[Wellington-pm] More on Unicode and DB

Mon Sep 17 20:49:38 PDT 2007

Hi Mongers

In my talk about Unicode the other month, one subject I didn't get time
to explore properly was working with databases.  I've now done a little
more of work in this area with Postgres.

The initial question was how to 'round-trip' a Unicode string.
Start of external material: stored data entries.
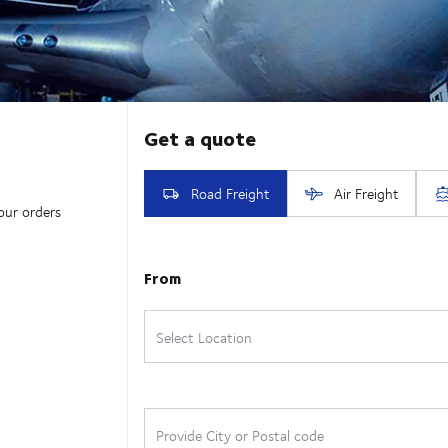
our orders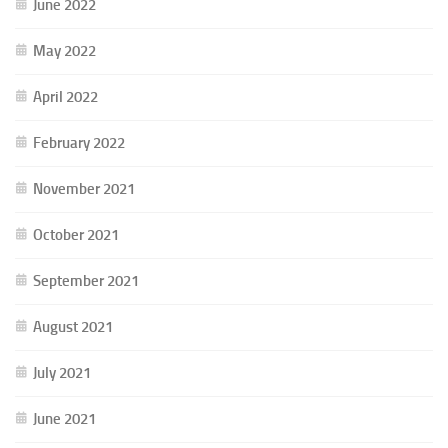
June 2022
May 2022
April 2022
February 2022
November 2021
October 2021
September 2021
August 2021
July 2021
June 2021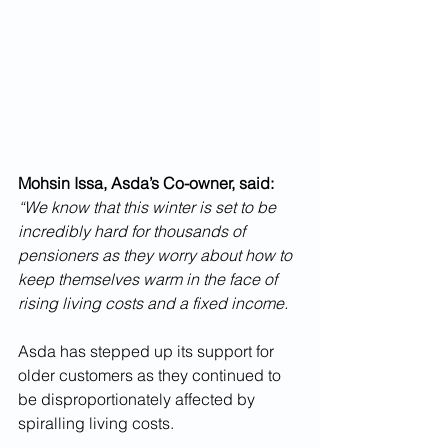
Mohsin Issa, Asda’s Co-owner, said:
“We know that this winter is set to be 
incredibly hard for thousands of 
pensioners as they worry about how to 
keep themselves warm in the face of 
rising living costs and a fixed income. 
Asda has stepped up its support for 
older customers as they continued to 
be disproportionately affected by 
spiralling living costs. 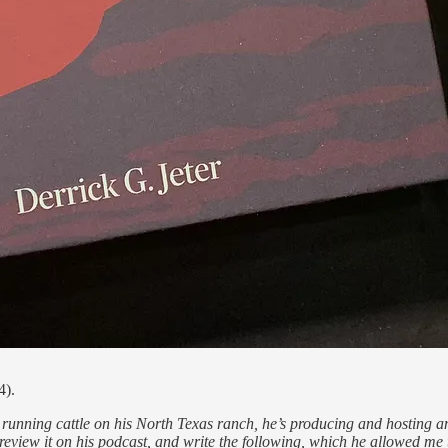
4).
unning cattle on his North Texas ranch, he’s producing and hosting an 
 review it on his podcast, and write the following, which he allowed me 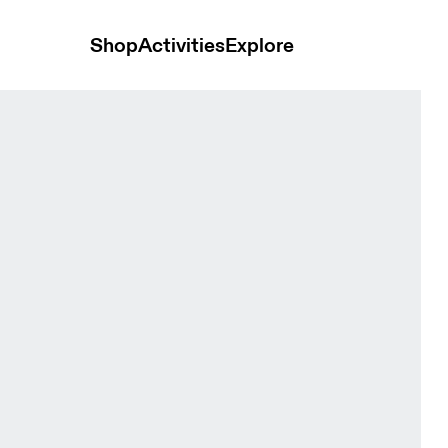
Shop
Activities
Explore
s and t-shirts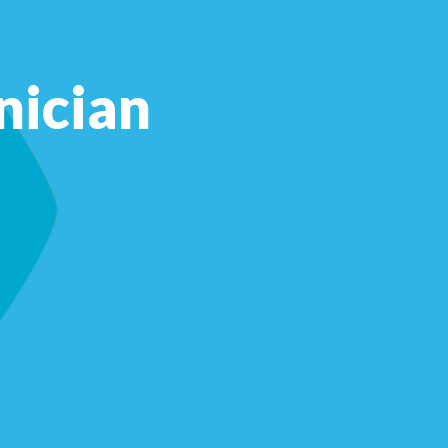
nician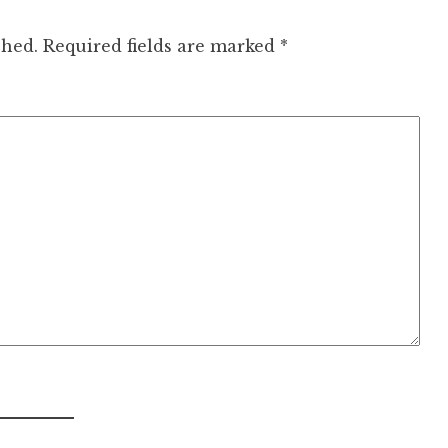
shed.
Required fields are marked
*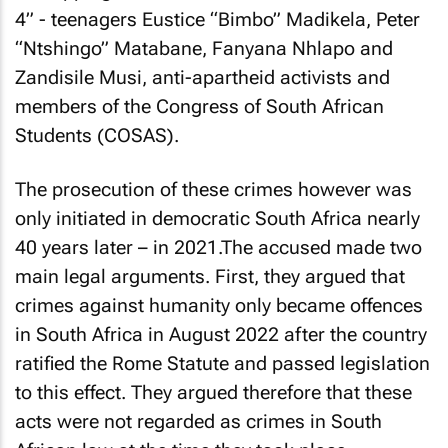
4” - teenagers Eustice “Bimbo” Madikela, Peter
“Ntshingo” Matabane, Fanyana Nhlapo and
Zandisile Musi, anti-apartheid activists and
members of the Congress of South African
Students (COSAS).
The prosecution of these crimes however was
only initiated in democratic South Africa nearly
40 years later – in 2021.The accused made two
main legal arguments. First, they argued that
crimes against humanity only became offences
in South Africa in August 2022 after the country
ratified the Rome Statute and passed legislation
to this effect. They argued therefore that these
acts were not regarded as crimes in South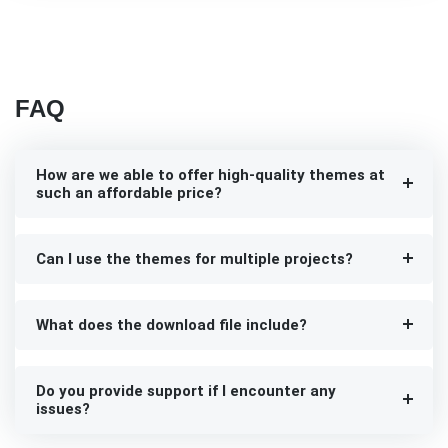
FAQ
How are we able to offer high-quality themes at
such an affordable price?
Can I use the themes for multiple projects?
What does the download file include?
Do you provide support if I encounter any
issues?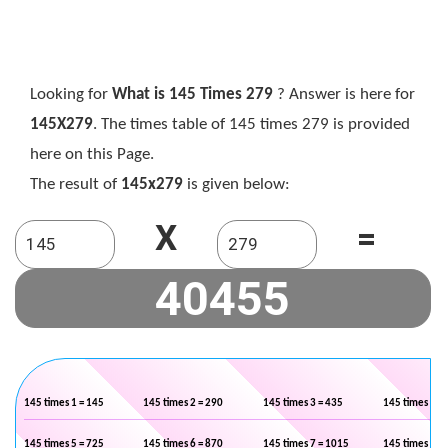
Looking for
What is 145 Times 279
? Answer is here for
145X279
. The times table of 145 times 279 is provided
here on this Page.
The result of
145x279
is given below:
X
=
145 times 1 = 145
145 times 2 = 290
145 times 3 = 435
145 times 4 =
145 times 5 = 725
145 times 6 = 870
145 times 7 = 1015
145 times 8 =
For example say I insert a row with a text field containing the string
'Māori' (or "M\x{101}ori" in ASCII Perl).  This string is 5 characters
long, but 6 bytes long because the second character is a multibyte
character.

I found that if I subsequently queried that value what I got back was
effectively a binary string.  It's the same 6 bytes I inserted but
without the UTF8 flag set on the Perl scalar, so it appears to be a 6
character string.

I could use Encode::decode to translate that into a scalar with the UTF8
flag set but that's a bit tedious.

It turns out that the Postgres driver (DBD::Pg) has a flag which can be
set to do the decoding automatically, e.g.:

  my $attr = {
      RaiseError     => 1,
      AutoCommit     => 0,
      pg_enable_utf8 => 1,
  };

  my $dbh = DBI->connect($dsn, $user, $passwd, $attr);

With the pg_enable_utf8 flag set, Unicode strings are round-tripped
correctly automatically.

It's mildly concerning that this flag is labelled "experimental and may
be subject to change" but I'm sure if it was changed it would only be
for the better :-)

Cheers
Grant